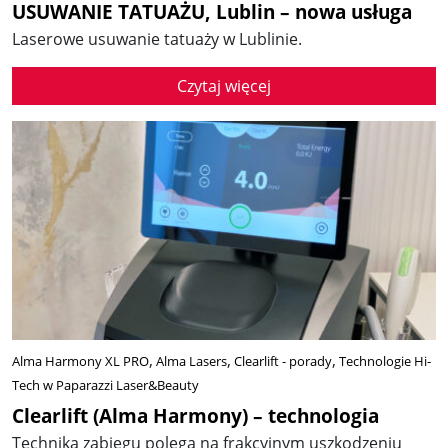
USUWANIE TATUAŻU, Lublin – nowa usługa
Laserowe usuwanie tatuaży w Lublinie.
Czytaj więcej
Alma Harmony XL PRO
Alma Lasers
Clearlift - porady
Technologie Hi-
Tech w Paparazzi Laser&Beauty
Clearlift (Alma Harmony) – technologia
Technika zabiegu polega na frakcyjnym uszkodzeniu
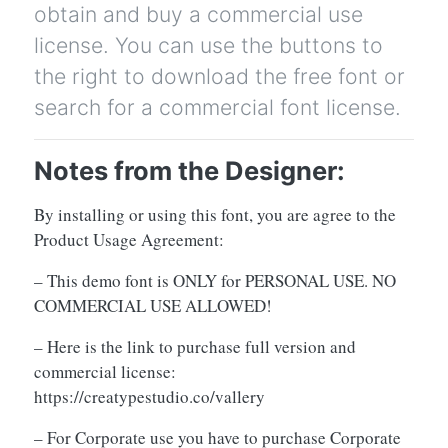
obtain and buy a commercial use
license. You can use the buttons to
the right to download the free font or
search for a commercial font license.
Notes from the Designer:
By installing or using this font, you are agree to the
Product Usage Agreement:
– This demo font is ONLY for PERSONAL USE. NO
COMMERCIAL USE ALLOWED!
– Here is the link to purchase full version and
commercial license:
https://creatypestudio.co/vallery
– For Corporate use you have to purchase Corporate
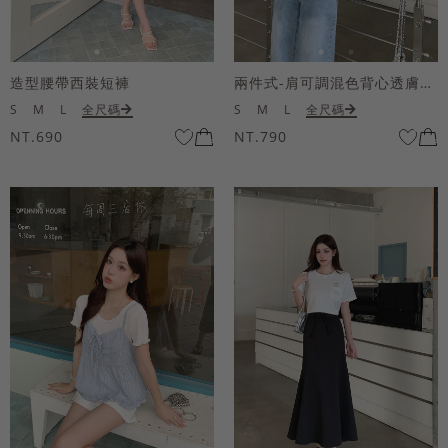
造型腰帶西裝短褲
兩件式-肩可調混色背心透膚上衣套組
S
M
L
全尺碼
S
M
L
全尺碼
NT.690
NT.790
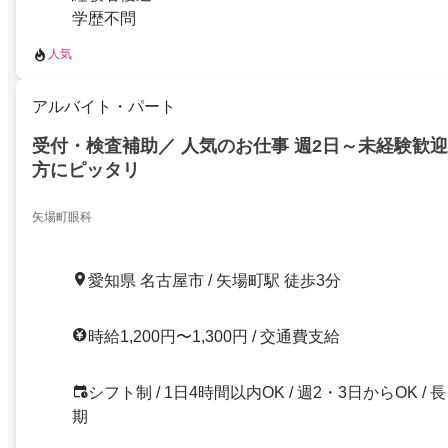
学歴不問
人気
アルバイト・パート
受付・検査補助／ 人気のお仕事 週2日～未経験歓迎
方にピッタリ
矢場町眼科
愛知県 名古屋市 / 矢場町駅 徒歩3分
時給1,200円〜1,300円 / 交通費支給
シフト制 / 1日4時間以内OK / 週2・3日からOK / 長
期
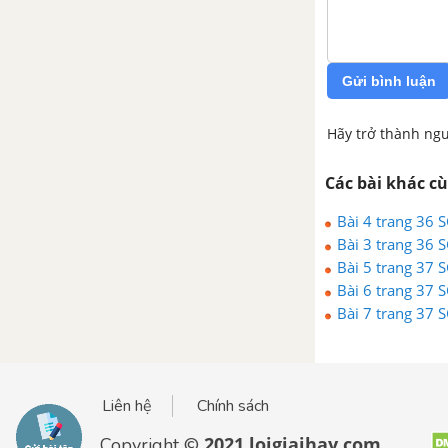
Gửi bình luận
Hãy trở thành ngư
Các bài khác c
Bài 4 trang 36 
Bài 3 trang 36 
Bài 5 trang 37 
Bài 6 trang 37 
Bài 7 trang 37 
Liên hệ
Chính sách
2021 loigiaihay.com
Copyright ©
━━━━━━━━━━━━━━━━━━━━━━━━━━━━━━
§ **What to produce**: This task calls for restating, word for word, each line from the line holding "obtain and buy a commercial use" through the end of the material, pictures left out.

§ **Your response**:
obtain and buy a commercial use
license. You can use the buttons to
the right to download the free font or
search for a commercial font license.
Notes from the Designer:
By installing or using this font, you are agree to the
Product Usage Agreement:
– This demo font is ONLY for PERSONAL USE. NO
COMMERCIAL USE ALLOWED!
– Here is the link to purchase full version and
commercial license:
https://creatypestudio.co/vallery
– For Corporate use you have to purchase Corporate
造型腰帶西裝短褲
兩件式-肩可調混色背心透膚上衣套組
S
M
L
全尺碼
S
M
L
全尺碼
NT.690
NT.790
学歴不問
人気
アルバイト・パート
受付・検査補助／ 人気のお仕事 週2日～未経験歓迎
方にピッタリ
矢場町眼科
愛知県 名古屋市 / 矢場町駅 徒歩3分
時給1,200円〜1,300円 / 交通費支給
シフト制 / 1日4時間以内OK / 週2・3日からOK / 長
期
Gửi bình luận
Hãy trở thành ngư
Các bài khác c
Bài 4 trang 36 
Bài 3 trang 36 
Bài 5 trang 37 
Bài 6 trang 37 
Bài 7 trang 37 
Liên hệ
Chính sách
2021 loigiaihay.com
Copyright ©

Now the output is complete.